Final Fantasy XV opens on a high-note; with Prince Noctis waving his father goodbye, off on a road trip with his buddies/bodyguards Prompto, Gladiolus, and Ignis. Skip forward and the first input the game asked was to push a broken down car (the Regalia) towards a nearby garage, as Florence and the Machines rendition of “Stand by Me” whimsically plays over the title splash. It was a surprisingly heartfelt moment, and one that frames Final Fantasy XV’s best component – the relationship between the four protagonists.

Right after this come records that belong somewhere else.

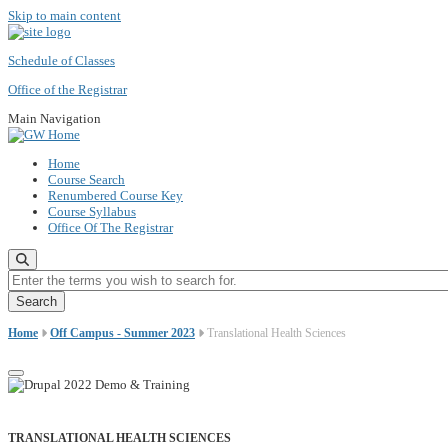
Skip to main content
Schedule of Classes
Office of the Registrar
Main Navigation
Home
Course Search
Renumbered Course Key
Course Syllabus
Office Of The Registrar
Enter the terms you wish to search for.
Home
Off Campus - Summer 2023
Translational Health Sciences
TRANSLATIONAL HEALTH SCIENCES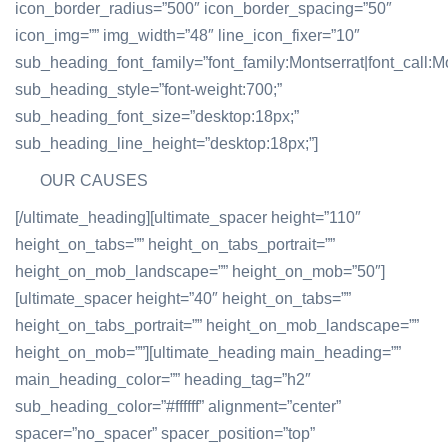
icon_border_radius=”500″ icon_border_spacing=”50″
icon_img=”” img_width=”48″ line_icon_fixer=”10″
sub_heading_font_family=”font_family:Montserrat|font_call:Mo
sub_heading_style=”font-weight:700;”
sub_heading_font_size=”desktop:18px;”
sub_heading_line_height=”desktop:18px;”]
OUR CAUSES
[/ultimate_heading][ultimate_spacer height=”110″
height_on_tabs=”” height_on_tabs_portrait=””
height_on_mob_landscape=”” height_on_mob=”50″]
[ultimate_spacer height=”40″ height_on_tabs=””
height_on_tabs_portrait=”” height_on_mob_landscape=””
height_on_mob=””][ultimate_heading main_heading=””
main_heading_color=”” heading_tag=”h2″
sub_heading_color=”#ffffff” alignment=”center”
spacer=”no_spacer” spacer_position=”top”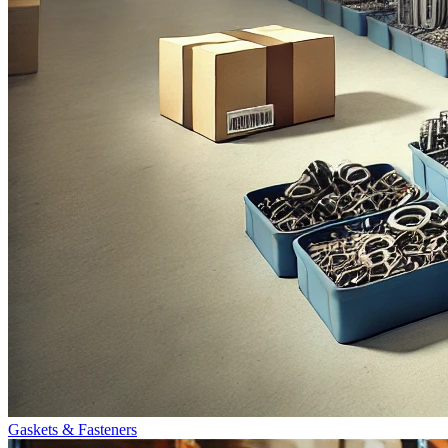
Gaskets & Fasteners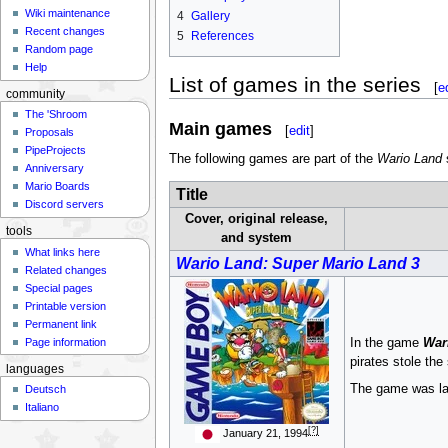
Wiki maintenance
4
Gallery
Recent changes
5
References
Random page
Help
List of games in the series
[
e
community
The 'Shroom
Main games
[
edit
]
Proposals
PipeProjects
The following games are part of the
Wario Land
s
Anniversary
Mario Boards
Title
Discord servers
Cover, original release,
tools
and system
What links here
Wario Land: Super Mario Land 3
Related changes
Special pages
Printable version
Permanent link
Page information
In the game
War
pirates stole the
languages
The game was lat
Deutsch
Italiano
[?]
January 21, 1994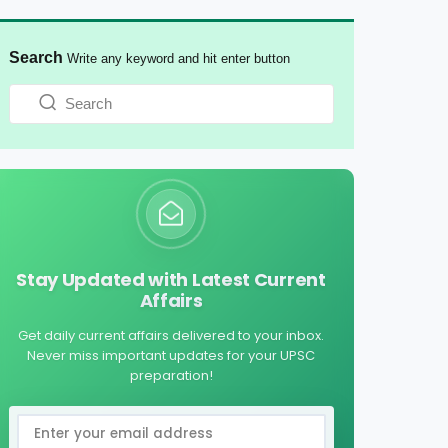
Search
Write any keyword and hit enter button
Stay Updated with Latest Current
Affairs
Get daily current affairs delivered to your inbox.
Never miss important updates for your UPSC
preparation!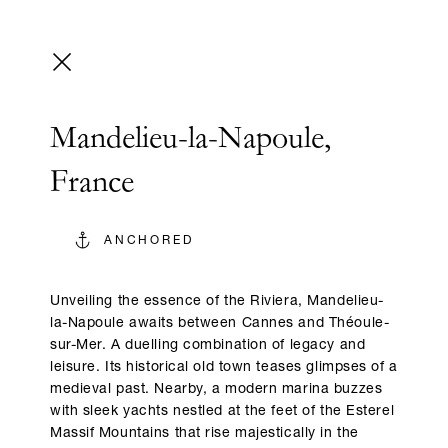
Mandelieu-la-Napoule,
France
ANCHORED
Unveiling the essence of the Riviera, Mandelieu-
la-Napoule awaits between Cannes and Théoule-
sur-Mer. A duelling combination of legacy and
leisure. Its historical old town teases glimpses of a
medieval past. Nearby, a modern marina buzzes
with sleek yachts nestled at the feet of the Esterel
Massif Mountains that rise majestically in the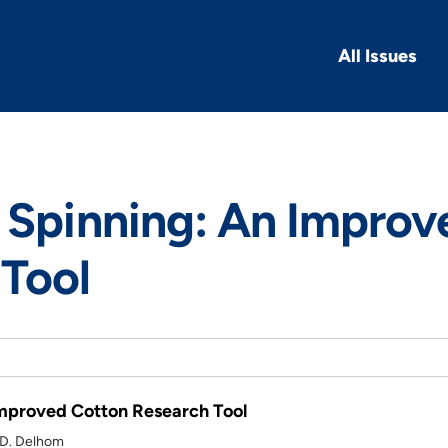
All Issues
 Spinning: An Improv
Tool
Improved Cotton Research Tool
 D. Delhom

From this point on it’s a thematic jumble, as the story juggles (early game-spoiler) the death of your father and destruction of your kingdom, brotherly love, a near hopeless war, riding a chocobo, and regularly visiting a garage where the mechanic still sees whale-tail as the height of fashion. That’s a lot of plates to spin. The tone was an unfortunate casualty for the sake of the open world, which may be why the latter half of the game is a linear experience more akin to past games. It feels like Square-Enix jammed the broody Final Fantasy Versus XIII shown previously, with a more light-hearted re-write and never knew how to reconcile the two.